- **Exercise description**
Leave the images out and write out each entry exactly as shown.

- **Entries taken from a collection**
----
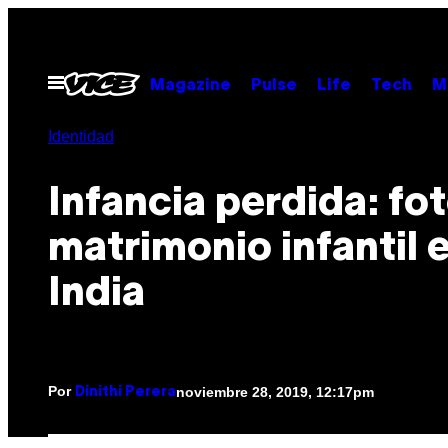
Saltar
al
contenido
Abrir
Magazine
Pulse
Life
Tech
M
Menú
Identidad
Infancia perdida: fot
matrimonio infantil e
India
Por
noviembre 28, 2019, 12:17pm
Dinithi Perera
----
- **Reply to the exercise**
Saltar
al
contenido
Abrir
Magazine
Pulse
Life
Tech
M
Menú
Identidad
Infancia perdida: fot
matrimonio infantil e
India
Por
noviembre 28, 2019, 12:17pm
Dinithi Perera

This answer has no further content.